= The problem =
Every entry below is to be copied word for word, with its pictures removed.

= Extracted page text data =
^^^^^^^^^^^^^^^^

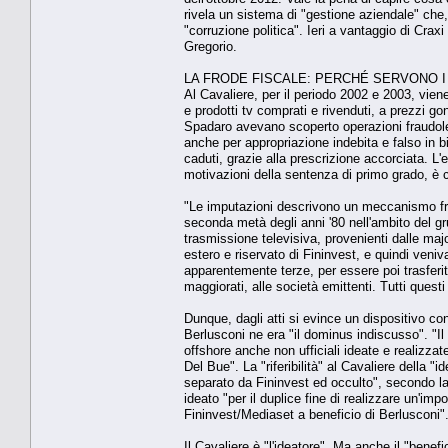
rivela un sistema di "gestione aziendale" che, 
"corruzione politica". Ieri a vantaggio di Cra
Gregorio.
LA FRODE FISCALE: PERCHÉ SERVONO I
Al Cavaliere, per il periodo 2002 e 2003, viene 
e prodotti tv comprati e rivenduti, a prezzi g
Spadaro avevano scoperto operazioni fraudolente
anche per appropriazione indebita e falso in 
caduti, grazie alla prescrizione accorciata. L'e
motivazioni della sentenza di primo grado, è 
"Le imputazioni descrivono un meccanismo fra
seconda metà degli anni '80 nell'ambito del grupp
trasmissione televisiva, provenienti dalle majo
estero e riservato di Fininvest, e quindi veni
apparentemente terze, per essere poi trasfer
maggiorati, alle società emittenti. Tutti ques
Dunque, dagli atti si evince un dispositivo con
Berlusconi ne era "il dominus indiscusso". "Il c
offshore anche non ufficiali ideate e realizzate
Del Bue". La "riferibilità" al Cavaliere della 
separato da Fininvest ed occulto", secondo la
ideato "per il duplice fine di realizzare un'im
Fininvest/Mediaset a beneficio di Berlusconi"
Il Cavaliere è "l'ideatore". Ma anche il "benef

^^^^^^^^^^^^^^^^

= Output of the task =
rivela un sistema di "gestione aziendale" che, 
"corruzione politica". Ieri a vantaggio di Cra
Gregorio.
LA FRODE FISCALE: PERCHÉ SERVONO I
Al Cavaliere, per il periodo 2002 e 2003, viene 
e prodotti tv comprati e rivenduti, a prezzi g
Spadaro avevano scoperto operazioni fraudolente
anche per appropriazione indebita e falso in 
caduti, grazie alla prescrizione accorciata. L'e
motivazioni della sentenza di primo grado, è 
"Le imputazioni descrivono un meccanismo fra
seconda metà degli anni '80 nell'ambito del grupp
trasmissione televisiva, provenienti dalle majo
estero e riservato di Fininvest, e quindi veni
apparentemente terze, per essere poi trasfer
maggiorati, alle società emittenti. Tutti ques
Dunque, dagli atti si evince un dispositivo con
Berlusconi ne era "il dominus indiscusso". "Il c
offshore anche non ufficiali ideate e realizzate
Del Bue". La "riferibilità" al Cavaliere della 
separato da Fininvest ed occulto", secondo la
ideato "per il duplice fine di realizzare un'im
Fininvest/Mediaset a beneficio di Berlusconi"
Il Cavaliere è "l'ideatore". Ma anche il "benef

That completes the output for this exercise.